2. Description of the Related Art
The method of electrophotographic development is a method in which toner particles in a developer are made to adhere on an electrostatic latent image formed on a photoreceptor to develop the image. The developer used in this method is classified into a two-component developer composed of a toner particle and a carrier particle, and a one-component developer using a toner particle alone.
As a development method using a two-component developer composed of a toner particle and a carrier particle among those developers, a cascade method and the like were formerly employed, but a magnetic brush method using a magnet roll is now in the mainstream.
In a two-component developer, a carrier particle is a carrier substance which is stirred with a toner particle in a development box filled with the developer to thereby impart a desired charge to the toner particle, and further transports the charged toner particle to a surface of a photoreceptor to thereby form a toner image on the photoreceptor.

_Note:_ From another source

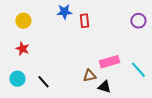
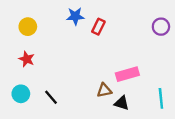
red rectangle: (84, 21) -> (98, 27), turned 32
cyan line: (138, 70) -> (161, 98), moved, turned 36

The carrier particle remaining on a development roll holding a magnet is again returned from the development roll to the development box, mixed and stirred with a fresh toner particle, and used repeatedly in a certain period.
In a two-component developer, unlike a one-component developer, a carrier particle has functions of being mixed and stirred with a toner particle to charge the toner particle and transporting the toner particle, and has good controllability on designing a developer. Therefore, the two-component developer is suitable for full-color development apparatuses requiring a high image quality, high-speed printing apparatuses requiring reliability and durability in image maintenance, and other apparatuses.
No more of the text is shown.